Return, word for word, only the lines of the data below that lie between the line with "tels Blue Tower）" and the line with "02173 297 20 15", those two lines included.

[Exercise data — start]

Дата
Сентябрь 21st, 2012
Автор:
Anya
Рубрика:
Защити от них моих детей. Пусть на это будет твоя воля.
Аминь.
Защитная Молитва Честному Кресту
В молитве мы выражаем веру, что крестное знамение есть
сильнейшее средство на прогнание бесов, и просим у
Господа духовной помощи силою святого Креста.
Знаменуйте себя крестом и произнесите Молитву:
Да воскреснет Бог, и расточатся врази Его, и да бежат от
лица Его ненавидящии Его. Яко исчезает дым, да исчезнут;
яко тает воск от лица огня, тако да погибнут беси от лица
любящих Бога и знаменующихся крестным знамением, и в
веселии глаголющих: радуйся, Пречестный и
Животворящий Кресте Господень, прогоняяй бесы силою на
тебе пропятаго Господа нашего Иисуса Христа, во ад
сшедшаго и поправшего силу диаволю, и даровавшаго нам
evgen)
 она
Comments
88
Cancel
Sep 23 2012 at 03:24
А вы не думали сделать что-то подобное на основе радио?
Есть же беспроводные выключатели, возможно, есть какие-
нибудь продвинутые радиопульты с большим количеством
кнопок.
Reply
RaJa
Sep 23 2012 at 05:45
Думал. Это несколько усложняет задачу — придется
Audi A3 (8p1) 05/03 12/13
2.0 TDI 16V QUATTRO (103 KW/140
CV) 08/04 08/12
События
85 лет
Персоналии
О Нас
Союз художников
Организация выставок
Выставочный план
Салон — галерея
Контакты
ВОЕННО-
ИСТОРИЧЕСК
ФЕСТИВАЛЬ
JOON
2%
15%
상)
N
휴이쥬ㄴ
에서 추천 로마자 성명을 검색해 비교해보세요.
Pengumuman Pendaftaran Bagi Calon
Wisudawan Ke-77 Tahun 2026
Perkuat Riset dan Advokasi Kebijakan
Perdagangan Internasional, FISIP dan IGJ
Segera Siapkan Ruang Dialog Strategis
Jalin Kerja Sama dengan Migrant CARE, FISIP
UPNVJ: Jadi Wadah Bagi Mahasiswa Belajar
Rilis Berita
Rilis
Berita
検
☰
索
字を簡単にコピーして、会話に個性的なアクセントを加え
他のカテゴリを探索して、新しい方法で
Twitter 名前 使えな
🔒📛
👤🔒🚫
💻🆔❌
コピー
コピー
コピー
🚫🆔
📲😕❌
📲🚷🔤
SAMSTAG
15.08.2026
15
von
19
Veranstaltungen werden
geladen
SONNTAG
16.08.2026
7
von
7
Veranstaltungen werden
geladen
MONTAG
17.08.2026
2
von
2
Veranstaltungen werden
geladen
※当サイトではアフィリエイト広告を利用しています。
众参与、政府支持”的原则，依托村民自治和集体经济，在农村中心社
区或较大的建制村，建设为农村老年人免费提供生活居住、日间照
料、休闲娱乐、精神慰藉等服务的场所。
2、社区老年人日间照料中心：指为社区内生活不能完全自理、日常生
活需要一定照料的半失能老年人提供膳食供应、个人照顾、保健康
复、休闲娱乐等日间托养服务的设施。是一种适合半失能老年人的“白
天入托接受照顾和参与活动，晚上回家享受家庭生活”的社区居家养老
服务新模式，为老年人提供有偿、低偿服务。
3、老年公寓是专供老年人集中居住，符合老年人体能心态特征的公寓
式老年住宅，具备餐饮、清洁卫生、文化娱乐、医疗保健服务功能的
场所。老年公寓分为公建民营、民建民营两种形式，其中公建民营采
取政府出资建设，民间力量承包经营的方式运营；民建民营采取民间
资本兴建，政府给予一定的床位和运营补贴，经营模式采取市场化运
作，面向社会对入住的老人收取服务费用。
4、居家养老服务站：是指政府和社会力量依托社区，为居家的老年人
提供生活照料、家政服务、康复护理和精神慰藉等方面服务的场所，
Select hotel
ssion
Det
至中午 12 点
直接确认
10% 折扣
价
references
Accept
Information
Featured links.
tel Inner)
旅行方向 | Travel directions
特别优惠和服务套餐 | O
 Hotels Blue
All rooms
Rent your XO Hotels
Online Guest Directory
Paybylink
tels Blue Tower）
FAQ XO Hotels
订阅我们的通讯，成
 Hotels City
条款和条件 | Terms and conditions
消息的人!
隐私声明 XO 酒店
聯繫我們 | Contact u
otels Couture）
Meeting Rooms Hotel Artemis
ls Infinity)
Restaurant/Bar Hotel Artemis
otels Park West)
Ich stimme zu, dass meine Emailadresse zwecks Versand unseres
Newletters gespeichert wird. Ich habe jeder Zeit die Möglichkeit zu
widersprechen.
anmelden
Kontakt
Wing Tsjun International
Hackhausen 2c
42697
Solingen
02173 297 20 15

[Exercise data — finish]
[Exercise data — start]

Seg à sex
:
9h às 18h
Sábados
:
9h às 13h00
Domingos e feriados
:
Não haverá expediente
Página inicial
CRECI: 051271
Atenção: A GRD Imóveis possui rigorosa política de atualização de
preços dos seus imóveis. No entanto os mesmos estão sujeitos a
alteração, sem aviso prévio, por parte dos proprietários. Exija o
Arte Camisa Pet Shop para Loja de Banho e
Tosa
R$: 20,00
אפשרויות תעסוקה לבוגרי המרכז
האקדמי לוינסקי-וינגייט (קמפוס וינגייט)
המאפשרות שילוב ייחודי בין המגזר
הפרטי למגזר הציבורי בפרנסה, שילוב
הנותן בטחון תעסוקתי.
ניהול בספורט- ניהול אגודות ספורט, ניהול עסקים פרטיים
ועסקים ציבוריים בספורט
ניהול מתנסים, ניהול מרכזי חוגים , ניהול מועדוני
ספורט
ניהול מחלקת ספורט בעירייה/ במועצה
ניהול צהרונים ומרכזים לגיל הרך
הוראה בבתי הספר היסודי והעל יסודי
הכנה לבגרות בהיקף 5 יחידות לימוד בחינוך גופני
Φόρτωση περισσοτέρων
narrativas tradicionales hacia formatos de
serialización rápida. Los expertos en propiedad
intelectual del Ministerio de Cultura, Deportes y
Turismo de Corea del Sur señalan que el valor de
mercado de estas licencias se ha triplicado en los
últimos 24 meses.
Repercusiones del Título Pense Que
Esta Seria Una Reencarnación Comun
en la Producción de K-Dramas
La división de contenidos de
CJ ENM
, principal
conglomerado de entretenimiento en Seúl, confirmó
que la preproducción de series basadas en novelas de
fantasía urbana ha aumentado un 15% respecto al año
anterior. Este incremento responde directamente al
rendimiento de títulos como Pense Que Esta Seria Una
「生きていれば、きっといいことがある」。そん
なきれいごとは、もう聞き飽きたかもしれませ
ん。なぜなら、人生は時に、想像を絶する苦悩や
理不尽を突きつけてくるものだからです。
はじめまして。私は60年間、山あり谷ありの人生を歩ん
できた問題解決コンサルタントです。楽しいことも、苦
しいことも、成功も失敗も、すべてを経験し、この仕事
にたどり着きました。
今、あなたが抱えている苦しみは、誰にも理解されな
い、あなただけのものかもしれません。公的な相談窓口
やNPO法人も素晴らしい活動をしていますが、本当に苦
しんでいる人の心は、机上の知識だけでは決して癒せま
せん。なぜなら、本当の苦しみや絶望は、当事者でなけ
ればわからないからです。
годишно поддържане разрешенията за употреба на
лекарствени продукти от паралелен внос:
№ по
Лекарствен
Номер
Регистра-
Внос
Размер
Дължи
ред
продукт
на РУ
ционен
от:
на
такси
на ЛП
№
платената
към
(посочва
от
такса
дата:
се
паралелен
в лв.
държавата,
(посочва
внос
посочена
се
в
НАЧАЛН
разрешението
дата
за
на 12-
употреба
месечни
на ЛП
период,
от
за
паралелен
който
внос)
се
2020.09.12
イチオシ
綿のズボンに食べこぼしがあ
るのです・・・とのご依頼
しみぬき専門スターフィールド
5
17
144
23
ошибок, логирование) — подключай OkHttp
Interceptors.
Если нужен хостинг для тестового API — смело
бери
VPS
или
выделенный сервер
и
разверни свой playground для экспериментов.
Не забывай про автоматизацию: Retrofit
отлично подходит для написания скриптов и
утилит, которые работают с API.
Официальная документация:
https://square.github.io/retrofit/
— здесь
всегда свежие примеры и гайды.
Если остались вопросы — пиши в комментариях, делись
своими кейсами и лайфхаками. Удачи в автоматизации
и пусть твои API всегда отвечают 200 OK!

[Exercise data — finish]

**Finished exercise:**
tels Blue Tower）
FAQ XO Hotels
订阅我们的通讯，成
 Hotels City
条款和条件 | Terms and conditions
消息的人!
隐私声明 XO 酒店
聯繫我們 | Contact u
otels Couture）
Meeting Rooms Hotel Artemis
ls Infinity)
Restaurant/Bar Hotel Artemis
otels Park West)
Ich stimme zu, dass meine Emailadresse zwecks Versand unseres
Newletters gespeichert wird. Ich habe jeder Zeit die Möglichkeit zu
widersprechen.
anmelden
Kontakt
Wing Tsjun International
Hackhausen 2c
42697
Solingen
02173 297 20 15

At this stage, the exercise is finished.